▶ _What you need to do_:
Nothing but the lines from the one containing "obscene or illeg" to the end of the records below should be output, each exactly as written.

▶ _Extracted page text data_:

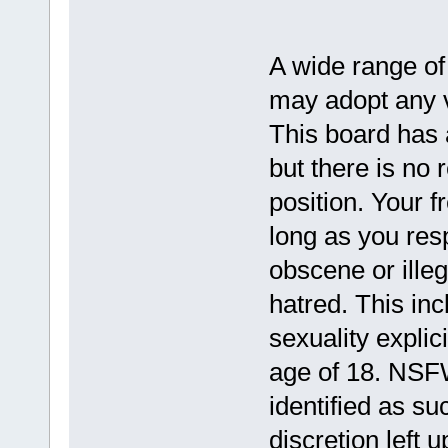
A wide range of
may adopt any vi
This board has a
but there is no 
position. Your f
long as you resp
obscene or illeg
hatred. This in
sexuality explic
age of 18. NSFW
identified as su
discretion left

▶ _Answer section_:
obscene or illeg
hatred. This in
sexuality explic
age of 18. NSFW
identified as su
discretion left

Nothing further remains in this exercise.